INTERCAFE was chaired by David Carss, a vertebrate ecologist from the UK’s Centre for Ecology & Hydrology, and drew together researchers from a number of disciplines, including bird-related and broader ecology disciplines, fisheries science and management, sociology, social anthropology and international law, together with experts on fisheries production, harvest and management, local interest groups and international policy-makers.
The INTERCAFE final reports give fisheries managers, conservationists, researchers and decision-makers scientific data and wide-ranging information on the key factors influencing cormorant ecology and cormorant movements throughout the year at the European scale. They also provide a wealth of experiences, as well as practical measures and options for considering and addressing cormorant-fishery issues across Europe from ecological, social, cultural and legal perspectives.
There are five main reports from the project which cover:
- A synthesis on cormorant ecology within Europe, including the first pan-European census of the number and distribution of cormorants in summer and wintertime
- An overview of field techniques and standard research methods for cormorants, fishes and the interactions between them
- An overview of available management techniques – a ‘Toolbox’ covering methods for reducing cormorant problems at European fisheries
- Analysis of cormorant-fisheries conflicts at carp-rearing ponds – an important freshwater fishery sector across continental Europe - where problems at individual sites can be caused by birds which breed as far as 2000 km away
- An in-depth, underpinning exploration of many of the social, cultural and legal perspectives embedded in cormorant-fisheries conflicts
David Carss from the Centre for Ecology & Hydrology welcomed the publication of the reports: “This COST Action brought together a wide range of people – both scientific researchers and those on the ground who are affected by cormorant-fisheries issues through their work, livelihoods, and recreational pursuits. The large number of people involved with INTERCAFE deserve great credit for the time, commitment and dedication they gave so freely to the project on a voluntary basis. They and the authors of the reports should take considerable satisfaction at the publication of these final reports. But to refer to the outputs as ‘final’ is really a misnomer. They are certainly not the last word on cormorant-fishery matters; rather, they provide an important and comprehensive synthesis of the subject, not only from a scientific but also from a social, cultural and legal point of view. As such the reports could be considered a milestone with respect to the examination of cormorant-fishery conflicts across Europe.”
He added: “The challenge of the COST action during INTERCAFE was to address the cormorant-fishery issue from ecological, socio-economic, and practical perspectives. This interdisciplinary approach, together with a pan-European assessment and synthesis of the available information at the continental scale, provided many new insights in this challenging field. For example, we are now aware that the geographical position in Europe, as well as the nature of local people’s relationships with wetland habitats, determines to a large part how the conflict is perceived.”
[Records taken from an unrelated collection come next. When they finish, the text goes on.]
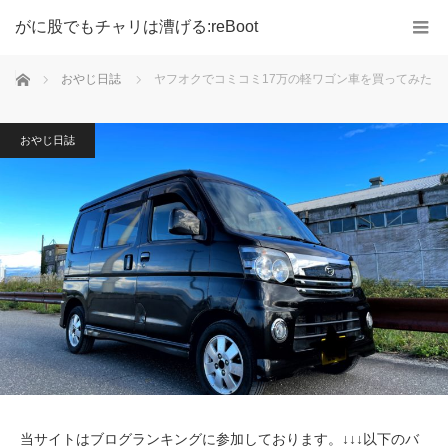
がに股でもチャリは漕げる:reBoot
ホーム
おやじ日誌
ヤフオクでコミコミ17万の軽ワゴン車を買ってみた
おやじ日誌
当サイトはブログランキングに参加しております。↓↓↓以下のバ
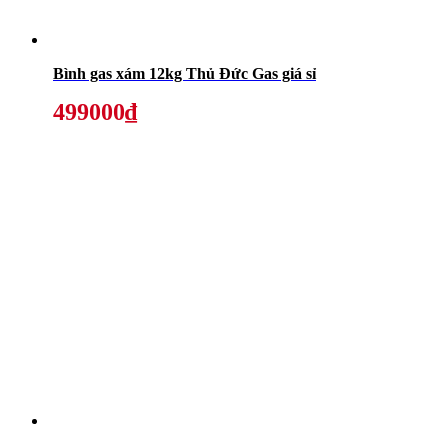
Bình gas xám 12kg Thủ Đức Gas giá sỉ
499000₫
Mennobart van Eerden, cormorant expert and ecologist at Rijkswaterstaat, the Dutch Ministry of Infrastructure and Environment, explained: “For the first time we succeeded in a pan-European assessment of cormorant numbers and distribution with the help of hundreds of volunteers of the Wetlands International-IUCN Cormorant Research Group, an enormous achievement and an extremely useful baseline in the debate about conflicts.”
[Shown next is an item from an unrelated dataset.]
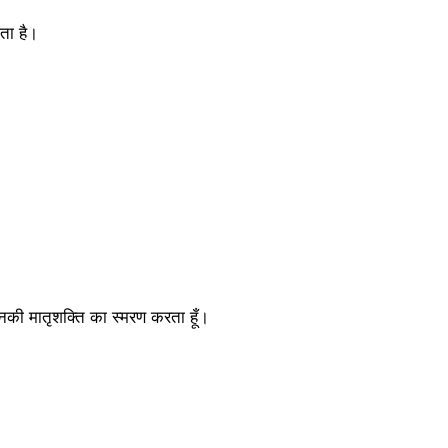
ता है।
र उनकी मातृशक्ति का स्मरण करता हूँ।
Together with co-workers in the INTERCAFE project he was able to relate the data on distribution and numbers to ecological requirements. Dr van Eerden added: “We can now show that cormorant numbers relate to the availability of natural resources over huge surface areas of Europe, and they are strongly influenced by natural and man-made events many hundreds or even thousands of kilometres away.”
His comments were echoed by Ian Russell, of the UK Government agency Cefas, the Centre for Environment, Fisheries and Aquaculture Science, and joint author of the INTERCAFE Cormorant Management Toolbox: “Managing cormorant-fishery conflicts is indeed complex and influenced by many factors. There is thus no one-size-fits-all solution to any particular ‘problem’. There are, however, numerous tools available and ample evidence that these can prove effective in some places at some times. The Toolbox aims to inform those addressing conflicts, help them to identify the most appropriate management techniques to use, and encourage them to devise and develop ever more effective techniques.”